= Work to be completed =
What lines of the data hold the string "قرائت"? Copy them all.

= Provided information =
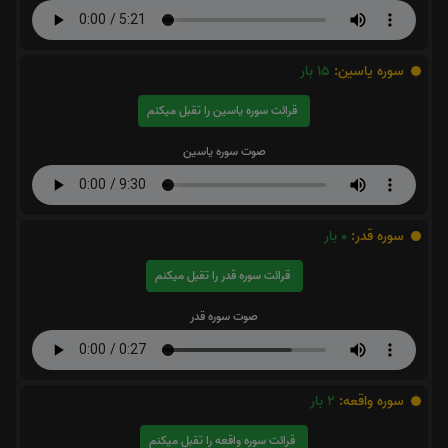
سوره یاسین:
15
بار
قرائت سوره یاسین را تقبل میکنم
صوت سوره یاسین
سوره قدر:
0
بار
قرائت سوره قدر را تقبل میکنم
صوت سوره قدر
سوره واقعه:
2
بار
قرائت سوره واقعه را تقبل میکنم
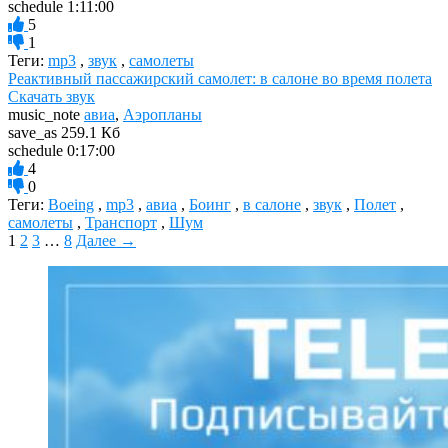
schedule
1:11:00
5
1
Теги:
mp3
,
звук
,
самолеты
Реактивный пассажирский самолет: в салоне во время полета
Скачать звук
music_note
авиа
,
Аэропланы
save_as
259.1 Кб
schedule
0:17:00
4
0
Теги:
Boeing
,
mp3
,
авиа
,
Боинг
,
в салоне
,
звук
,
Полет
,
самолеты
,
Транспорт
,
Шум
1
2
3
…
8
Далее →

= Exercise answer =
قرائت سوره یاسین را تقبل میکنم
قرائت سوره قدر را تقبل میکنم
قرائت سوره واقعه را تقبل میکنم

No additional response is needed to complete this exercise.